Stop demoing AI. Start shipping it.
Most AI projects die between the demo and the deploy. Here is the playbook we use to get agents and automations into production — and keep them there.
Every team we talk to has seen the same demo: an agent that answers perfectly, a workflow that runs end to end, a dashboard that updates itself. And almost none of them have it running in production.
The gap is not the model. The gap is everything around the model — the evals, the guardrails, the handoffs, and the boring plumbing that turns a party trick into a system your ops team can trust on a Tuesday afternoon.
Why demos stall
A demo only has to work once, in front of a friendly audience, on a happy path someone rehearsed. Production has to work every time, on the messy inputs nobody rehearsed. Three things kill most projects in that crossing:
- No evals — nobody can say whether the new prompt is better or worse than the old one.

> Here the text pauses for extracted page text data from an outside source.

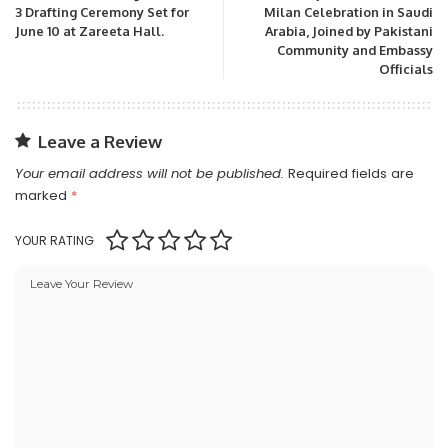
3 Drafting Ceremony Set for
Milan Celebration in Saudi
June 10 at Zareeta Hall.
Arabia, Joined by Pakistani
Community and Embassy
Officials
Leave a Review
Your email address will not be published.
Required fields are
marked
*
YOUR RATING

- No escalation path — the agent has no way to say "I am not sure" and hand off to a human.
- No owner — the demo was a side project, and side projects do not get pager duty.
The playbook
We scope the smallest slice of the workflow that creates real value, instrument it, and ship it behind a human-in-the-loop review. Then we widen the slice as the eval numbers earn it. No big-bang launch, no six-month roadmap — just a loop that compounds.
It is less glamorous than the demo. It is also the only version that survives contact with your actual business.